- EXERCISE INSTRUCTIONS: Pull every line from the records that has the word "consentir" in it.
---------- INPUT FOR THIS TASK
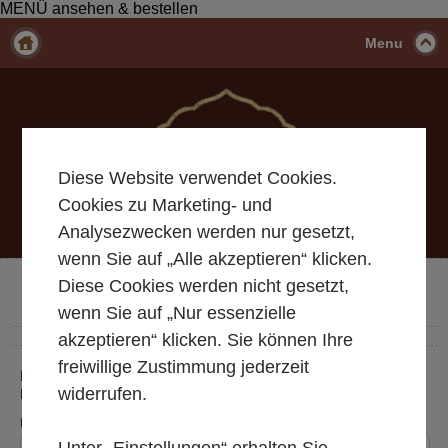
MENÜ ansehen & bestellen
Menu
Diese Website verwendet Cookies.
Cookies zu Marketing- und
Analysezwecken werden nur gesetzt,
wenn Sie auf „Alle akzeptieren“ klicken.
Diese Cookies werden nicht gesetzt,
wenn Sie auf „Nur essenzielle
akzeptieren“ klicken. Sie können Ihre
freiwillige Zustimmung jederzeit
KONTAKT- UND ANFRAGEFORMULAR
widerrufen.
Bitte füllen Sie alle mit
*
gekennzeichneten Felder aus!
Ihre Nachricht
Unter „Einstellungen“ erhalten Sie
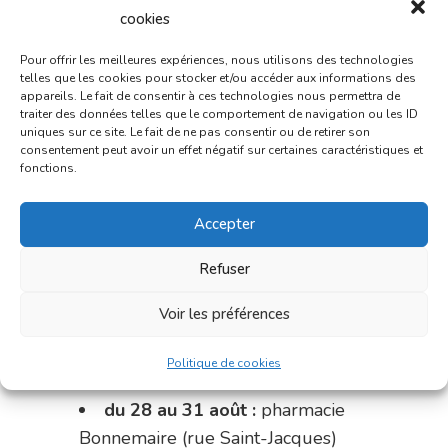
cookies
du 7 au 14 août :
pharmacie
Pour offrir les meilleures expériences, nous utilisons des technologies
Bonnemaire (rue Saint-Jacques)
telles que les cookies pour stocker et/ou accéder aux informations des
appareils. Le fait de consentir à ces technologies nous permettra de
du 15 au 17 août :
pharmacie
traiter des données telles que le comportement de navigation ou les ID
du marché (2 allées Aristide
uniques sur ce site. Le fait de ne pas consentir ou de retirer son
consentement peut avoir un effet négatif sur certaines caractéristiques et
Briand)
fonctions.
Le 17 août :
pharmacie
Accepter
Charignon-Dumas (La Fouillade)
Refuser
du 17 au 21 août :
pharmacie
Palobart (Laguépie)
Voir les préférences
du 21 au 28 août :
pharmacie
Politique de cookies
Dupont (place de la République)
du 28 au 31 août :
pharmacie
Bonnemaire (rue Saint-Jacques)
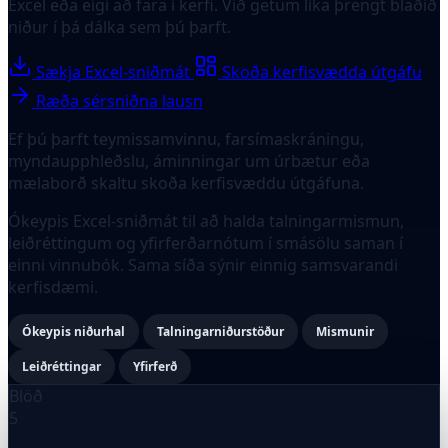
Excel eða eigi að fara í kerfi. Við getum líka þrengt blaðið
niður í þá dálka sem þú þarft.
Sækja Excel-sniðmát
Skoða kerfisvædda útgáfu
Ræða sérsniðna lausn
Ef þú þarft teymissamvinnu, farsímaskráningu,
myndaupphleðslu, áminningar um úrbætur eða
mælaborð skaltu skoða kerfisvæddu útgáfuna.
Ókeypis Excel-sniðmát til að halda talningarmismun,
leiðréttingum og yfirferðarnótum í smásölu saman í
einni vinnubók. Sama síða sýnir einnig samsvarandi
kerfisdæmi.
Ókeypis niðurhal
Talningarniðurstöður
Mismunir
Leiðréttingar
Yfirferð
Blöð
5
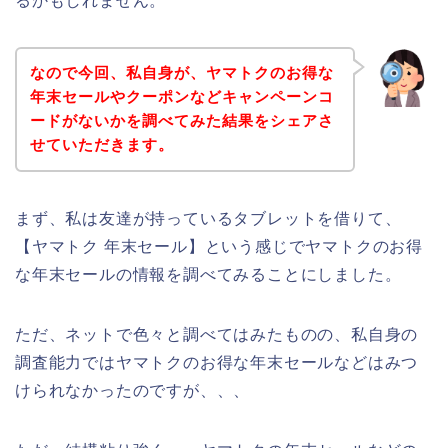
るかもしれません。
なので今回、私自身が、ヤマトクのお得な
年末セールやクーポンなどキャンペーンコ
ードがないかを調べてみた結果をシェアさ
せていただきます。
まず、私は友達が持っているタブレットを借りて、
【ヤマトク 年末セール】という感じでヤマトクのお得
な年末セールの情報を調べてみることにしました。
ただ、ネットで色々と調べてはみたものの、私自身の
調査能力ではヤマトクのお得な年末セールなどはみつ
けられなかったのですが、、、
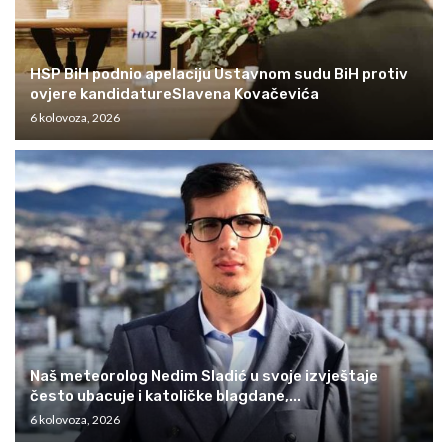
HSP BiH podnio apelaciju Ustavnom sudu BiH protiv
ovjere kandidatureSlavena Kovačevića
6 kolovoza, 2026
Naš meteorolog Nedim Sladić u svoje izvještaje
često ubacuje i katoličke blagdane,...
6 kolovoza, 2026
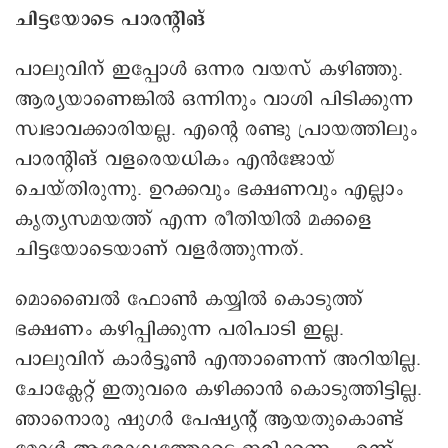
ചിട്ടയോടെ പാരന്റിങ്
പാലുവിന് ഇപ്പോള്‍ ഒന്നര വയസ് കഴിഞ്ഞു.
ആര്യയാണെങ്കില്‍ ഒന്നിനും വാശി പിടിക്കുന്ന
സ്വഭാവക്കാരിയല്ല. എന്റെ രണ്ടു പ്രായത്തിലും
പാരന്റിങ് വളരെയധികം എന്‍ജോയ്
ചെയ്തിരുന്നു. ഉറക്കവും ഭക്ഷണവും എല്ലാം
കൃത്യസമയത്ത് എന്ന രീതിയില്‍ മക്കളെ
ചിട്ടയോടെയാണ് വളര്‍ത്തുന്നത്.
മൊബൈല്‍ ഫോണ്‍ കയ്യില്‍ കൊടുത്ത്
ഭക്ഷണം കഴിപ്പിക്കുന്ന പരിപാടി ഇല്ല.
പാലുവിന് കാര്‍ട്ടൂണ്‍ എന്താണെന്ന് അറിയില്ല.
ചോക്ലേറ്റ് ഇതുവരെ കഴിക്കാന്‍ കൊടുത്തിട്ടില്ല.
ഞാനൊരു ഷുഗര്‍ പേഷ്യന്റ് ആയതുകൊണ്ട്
--------------------
- RESPONSE AREA:
appareils. Le fait de consentir à ces technologies nous permettra de
uniques sur ce site. Le fait de ne pas consentir ou de retirer son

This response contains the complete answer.